Material for this task START

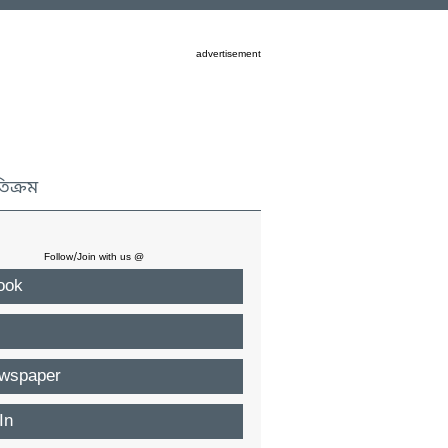
advertisement
তিক্রম
Follow/Join with us @
ook
wspaper
In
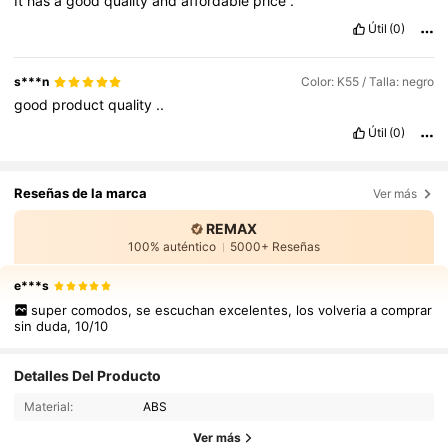
It
has
a
good
quality
and
affordable
price
.
Útil
(0)
s***n
Color: K55 / Talla: negro
good
product
quality
..
Útil
(0)
Reseñas de la marca
Ver más
REMAX
100% auténtico
5000+ Reseñas
e***s
super comodos, se escuchan excelentes, los volveria a comprar
sin duda, 10/10
Detalles Del Producto
Material:
ABS
Ver más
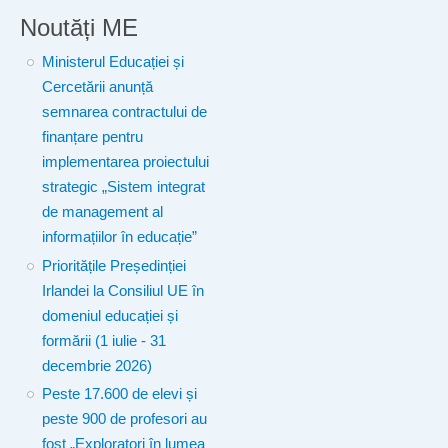
Noutăți ME
Ministerul Educației și
Cercetării anunță
semnarea contractului de
finanțare pentru
implementarea proiectului
strategic „Sistem integrat
de management al
informațiilor în educație”
Prioritățile Președinției
Irlandei la Consiliul UE în
domeniul educației și
formării (1 iulie - 31
decembrie 2026)
Peste 17.600 de elevi și
peste 900 de profesori au
fost „Exploratori în lumea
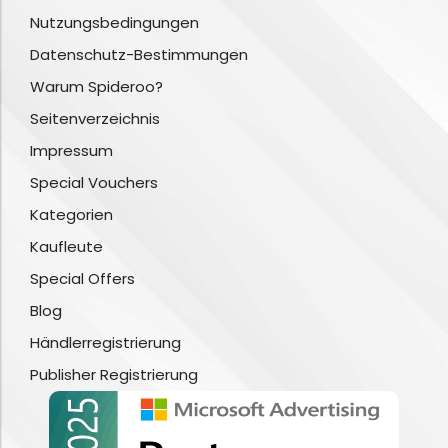
Nutzungsbedingungen
Datenschutz-Bestimmungen
Warum Spideroo?
Seitenverzeichnis
Impressum
Special Vouchers
Kategorien
Kaufleute
Special Offers
Blog
Händlerregistrierung
Publisher Registrierung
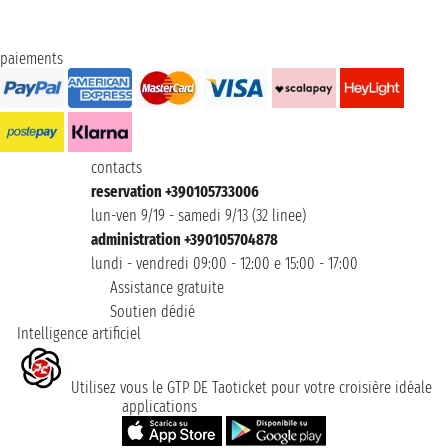
paiements
contacts
reservation +390105733006
lun-ven 9/19 - samedi 9/13 (32 linee)
administration +390105704878
lundi - vendredi 09:00 - 12:00 e 15:00 - 17:00
Assistance gratuite
Soutien dédié
Intelligence artificiel
Utilisez vous le GTP DE Taoticket pour votre croisière idéale
applications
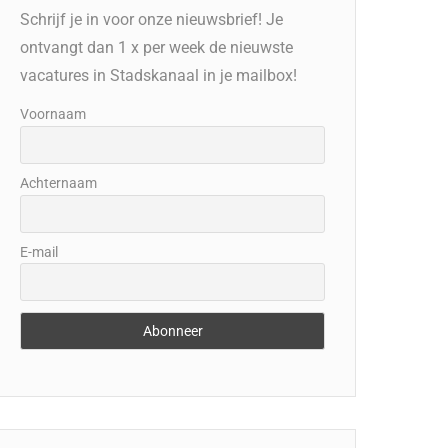
Schrijf je in voor onze nieuwsbrief! Je
ontvangt dan 1 x per week de nieuwste
vacatures in Stadskanaal in je mailbox!
Voornaam
Achternaam
E-mail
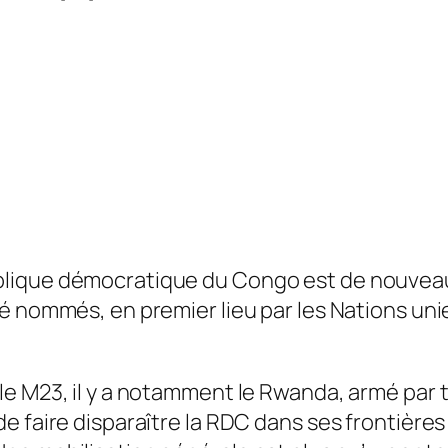
lique démocratique du Congo est de nouveau
té nommés, en premier lieu par les Nations uni
 le M23, il y a notamment le Rwanda, armé par
de faire disparaître la RDC dans ses frontière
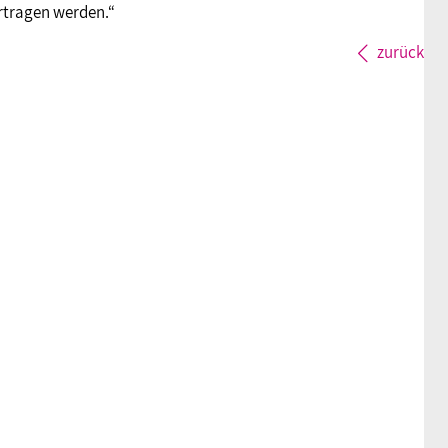
ertragen werden.“
zurück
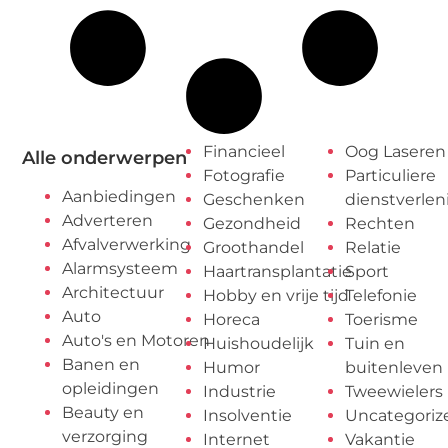
Financieel
Oog Laseren
Alle onderwerpen
Fotografie
Particuliere
Aanbiedingen
Geschenken
dienstverlen
Adverteren
Gezondheid
Rechten
Afvalverwerking
Groothandel
Relatie
Alarmsysteem
Haartransplantatie
Sport
Architectuur
Hobby en vrije tijd
Telefonie
Auto
Horeca
Toerisme
Auto's en Motoren
Huishoudelijk
Tuin en
Banen en
Humor
buitenleven
opleidingen
Industrie
Tweewielers
Beauty en
Insolventie
Uncategoriz
verzorging
Internet
Vakantie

Material for this task END

→ Aim of the exercise: Your task is to retype all the entries exactly and leave out any pictures.

→ Solution:
advertisement
তিক্রম
Follow/Join with us @
ook
wspaper
In
It
has
a
good
quality
and
affordable
price
.
Útil
(0)
s***n
Color: K55 / Talla: negro
good
product
quality
..
Útil
(0)
Reseñas de la marca
Ver más
REMAX
100% auténtico
5000+ Reseñas
e***s
super comodos, se escuchan excelentes, los volveria a comprar
sin duda, 10/10
Detalles Del Producto
Material:
ABS
Ver más
Noutăți ME
Ministerul Educației și
Cercetării anunță
semnarea contractului de
finanțare pentru
implementarea proiectului
strategic „Sistem integrat
de management al
informațiilor în educație”
Prioritățile Președinției
Irlandei la Consiliul UE în
domeniul educației și
formării (1 iulie - 31
decembrie 2026)
Peste 17.600 de elevi și
peste 900 de profesori au
fost „Exploratori în lumea
Nutzungsbedingungen
Datenschutz-Bestimmungen
Warum Spideroo?
Seitenverzeichnis
Impressum
Special Vouchers
Kategorien
Kaufleute
Special Offers
Blog
Händlerregistrierung
Publisher Registrierung
paiements
contacts
reservation +390105733006
lun-ven 9/19 - samedi 9/13 (32 linee)
administration +390105704878
lundi - vendredi 09:00 - 12:00 e 15:00 - 17:00
Assistance gratuite
Soutien dédié
Intelligence artificiel
Utilisez vous le GTP DE Taoticket pour votre croisière idéale
applications
Schrijf je in voor onze nieuwsbrief! Je
ontvangt dan 1 x per week de nieuwste
vacatures in Stadskanaal in je mailbox!
Voornaam
Achternaam
E-mail
lique démocratique du Congo est de nouveau
té nommés, en premier lieu par les Nations uni
 le M23, il y a notamment le Rwanda, armé par
de faire disparaître la RDC dans ses frontière
ertragen werden.“
zurück
Financieel
Oog Laseren
Alle onderwerpen
Fotografie
Particuliere
Aanbiedingen
Geschenken
dienstverlen
Adverteren
Gezondheid
Rechten
Afvalverwerking
Groothandel
Relatie
Alarmsysteem
Haartransplantatie
Sport
Architectuur
Hobby en vrije tijd
Telefonie
Auto
Horeca
Toerisme
Auto's en Motoren
Huishoudelijk
Tuin en
Banen en
Humor
buitenleven
opleidingen
Industrie
Tweewielers
Beauty en
Insolventie
Uncategoriz
verzorging
Internet
Vakantie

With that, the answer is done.